=== Begin Enclosure ===
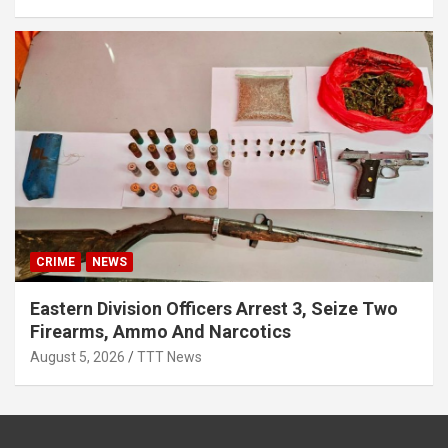
CRIME
NEWS
Eastern Division Officers Arrest 3, Seize Two
Firearms, Ammo And Narcotics
August 5, 2026
TTT News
=== End Enclosure ===
• **Exercise description**
Set down all the lines above exactly as they appear, with no pictures.

• **Written reply**
CRIME
NEWS
Eastern Division Officers Arrest 3, Seize Two
Firearms, Ammo And Narcotics
August 5, 2026
TTT News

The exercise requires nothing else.